3.16 Upon completion of Installation, the Company will test the Supplied Equipment and or Purchased Equipment and ensure its operation conforms with the specifications described in the Quote.
3.17 The Company will ensure that the Supplied Equipment and or Purchased Equipment conforms with the operating specifications referred to in 3.16 within 7 days of Installation.
3.18 If the Supplied Equipment and or Purchased Equipment fails to conform with the operating specifications within the period prescribed in clause 3.17 the Recipient will grant the Company a further period of 7 days in which to rectify the defect.
3.19 If, after the period prescribed in clause 18 the Supplied Equipment and or Purchased Equipment still does not satisfy the operating specifications the Recipient may at its option extend the test period or treat the failure to satisfy the specifications as an Event of Default.

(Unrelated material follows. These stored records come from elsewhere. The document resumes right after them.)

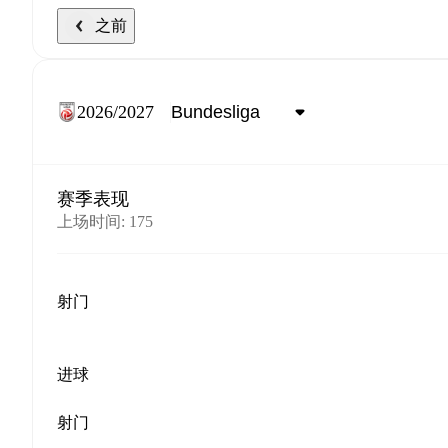
之前
2026/2027
赛季表现
上场时间
:
175
射门
进球
射门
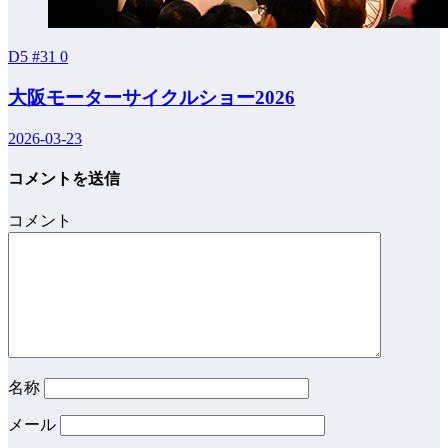
D5 #31
0
大阪モーターサイクルショー2026
2026-03-23
コメントを送信
コメント
名称
メール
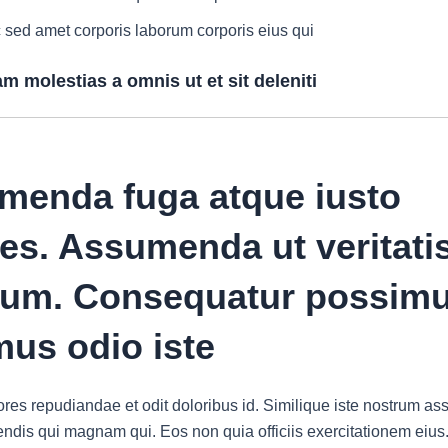
 sed amet corporis laborum corporis eius qui
m molestias a omnis ut et sit deleniti
menda fuga atque iusto
es. Assumenda ut veritatis
rum. Consequatur possim
us odio iste
res repudiandae et odit doloribus id. Similique iste nostrum 
endis qui magnam qui. Eos non quia officiis exercitationem eius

3.20 The Supplied Equipment and or Purchased Equipment will be deemed to be accepted if it satisfies the test specifications during any of the periods referred to in clauses 3.17, 3.18, and 3.18.

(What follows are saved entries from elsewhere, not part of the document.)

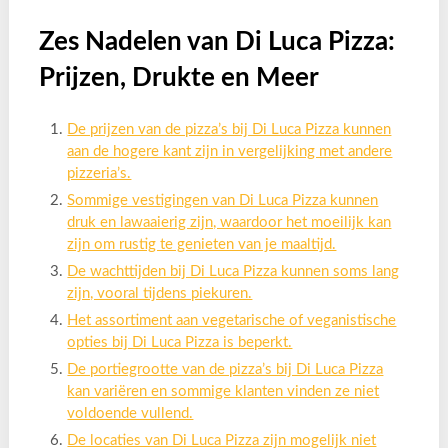
Zes Nadelen van Di Luca Pizza:
Prijzen, Drukte en Meer
De prijzen van de pizza’s bij Di Luca Pizza kunnen
aan de hogere kant zijn in vergelijking met andere
pizzeria’s.
Sommige vestigingen van Di Luca Pizza kunnen
druk en lawaaierig zijn, waardoor het moeilijk kan
zijn om rustig te genieten van je maaltijd.
De wachttijden bij Di Luca Pizza kunnen soms lang
zijn, vooral tijdens piekuren.
Het assortiment aan vegetarische of veganistische
opties bij Di Luca Pizza is beperkt.
De portiegrootte van de pizza’s bij Di Luca Pizza
kan variëren en sommige klanten vinden ze niet
voldoende vullend.
De locaties van Di Luca Pizza zijn mogelijk niet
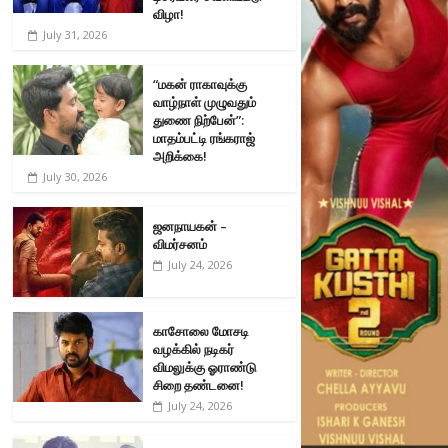
விழா!
July 31, 2026
“மகன் ராகாவுக்கு
வாழ்நாள் முழுவதும்
துணை நிற்பேன்”:
மாதம்பட்டி ரங்கராஜ்
அறிக்கை!
July 30, 2026
ஜனநாயகன் –
விமர்சனம்
July 24, 2026
காசோலை மோசடி
வழக்கில் நடிகர்
விமலுக்கு ஓராண்டு
சிறை தண்டனை!
July 24, 2026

3.21 For the duration of this agreement, the Recipient will ensure the Company is provided with full and safe access to the Supplied Equipment and or Purchased Equipment and is provided free of charge with all information, facilities and services reasonably required to enable Services to be delivered effectively and promptly.

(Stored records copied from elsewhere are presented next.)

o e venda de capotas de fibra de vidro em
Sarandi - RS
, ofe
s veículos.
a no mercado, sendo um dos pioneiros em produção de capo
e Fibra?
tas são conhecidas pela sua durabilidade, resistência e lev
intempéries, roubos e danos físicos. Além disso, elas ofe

3.22 If requested by the Recipient, the Company shall provide the Recipient with training in the use of Supplied Equipment and or Purchased Equipment in accordance with the Quote.
3.23 If clause 22 applies, the training will be extended to such number of personnel specified in the Quote and will take place at the location specified in Quote and for the minimum number of hours specified in the Quote and within the period of time following Installation as nominated in the Quote.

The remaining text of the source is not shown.